Problem description:
Write out only the opening lines of the entries, through the line with "and all information".

Record excerpts:
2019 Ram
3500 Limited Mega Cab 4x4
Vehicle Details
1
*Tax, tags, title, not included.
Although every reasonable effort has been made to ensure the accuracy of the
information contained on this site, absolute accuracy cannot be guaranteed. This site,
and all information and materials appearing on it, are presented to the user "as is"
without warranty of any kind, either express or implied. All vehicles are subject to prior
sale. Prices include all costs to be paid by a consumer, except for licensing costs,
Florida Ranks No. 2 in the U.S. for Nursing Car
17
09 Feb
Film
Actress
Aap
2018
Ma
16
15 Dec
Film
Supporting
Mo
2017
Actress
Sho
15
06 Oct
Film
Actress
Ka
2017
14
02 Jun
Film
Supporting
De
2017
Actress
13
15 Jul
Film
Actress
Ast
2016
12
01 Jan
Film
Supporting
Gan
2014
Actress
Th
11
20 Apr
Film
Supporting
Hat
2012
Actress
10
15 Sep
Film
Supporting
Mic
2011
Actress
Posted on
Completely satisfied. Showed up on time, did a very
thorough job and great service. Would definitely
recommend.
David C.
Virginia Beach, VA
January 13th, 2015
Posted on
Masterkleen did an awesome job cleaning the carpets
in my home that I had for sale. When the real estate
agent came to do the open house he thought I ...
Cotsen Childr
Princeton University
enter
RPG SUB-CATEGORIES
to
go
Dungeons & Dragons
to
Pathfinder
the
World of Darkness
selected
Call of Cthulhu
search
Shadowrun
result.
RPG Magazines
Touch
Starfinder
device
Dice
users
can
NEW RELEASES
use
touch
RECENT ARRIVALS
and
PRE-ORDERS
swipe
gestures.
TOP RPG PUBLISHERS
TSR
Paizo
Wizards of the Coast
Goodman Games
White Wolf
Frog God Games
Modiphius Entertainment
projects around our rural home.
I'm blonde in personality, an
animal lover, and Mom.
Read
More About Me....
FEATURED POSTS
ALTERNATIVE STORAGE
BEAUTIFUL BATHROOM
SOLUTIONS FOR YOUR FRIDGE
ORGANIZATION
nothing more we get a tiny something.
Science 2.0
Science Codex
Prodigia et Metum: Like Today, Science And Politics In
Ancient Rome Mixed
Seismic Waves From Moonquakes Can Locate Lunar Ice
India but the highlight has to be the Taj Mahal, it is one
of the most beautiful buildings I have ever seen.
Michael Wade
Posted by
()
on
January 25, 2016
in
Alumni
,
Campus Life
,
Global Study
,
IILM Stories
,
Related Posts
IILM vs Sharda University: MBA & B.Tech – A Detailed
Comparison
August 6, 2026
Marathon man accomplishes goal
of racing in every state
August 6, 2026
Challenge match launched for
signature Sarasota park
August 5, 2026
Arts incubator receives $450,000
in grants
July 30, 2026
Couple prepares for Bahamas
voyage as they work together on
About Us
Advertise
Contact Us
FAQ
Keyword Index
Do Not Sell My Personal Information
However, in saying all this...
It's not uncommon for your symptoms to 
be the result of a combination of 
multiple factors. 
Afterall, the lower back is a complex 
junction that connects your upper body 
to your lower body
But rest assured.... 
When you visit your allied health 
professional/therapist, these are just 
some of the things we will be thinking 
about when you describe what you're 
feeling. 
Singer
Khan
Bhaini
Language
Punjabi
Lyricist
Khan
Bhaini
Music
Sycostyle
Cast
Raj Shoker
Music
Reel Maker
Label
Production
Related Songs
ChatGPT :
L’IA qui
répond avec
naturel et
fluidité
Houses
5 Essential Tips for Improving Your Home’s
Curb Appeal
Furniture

Reply to the task:
2019 Ram
3500 Limited Mega Cab 4x4
Vehicle Details
1
*Tax, tags, title, not included.
Although every reasonable effort has been made to ensure the accuracy of the
information contained on this site, absolute accuracy cannot be guaranteed. This site,
and all information and materials appearing on it, are presented to the user "as is"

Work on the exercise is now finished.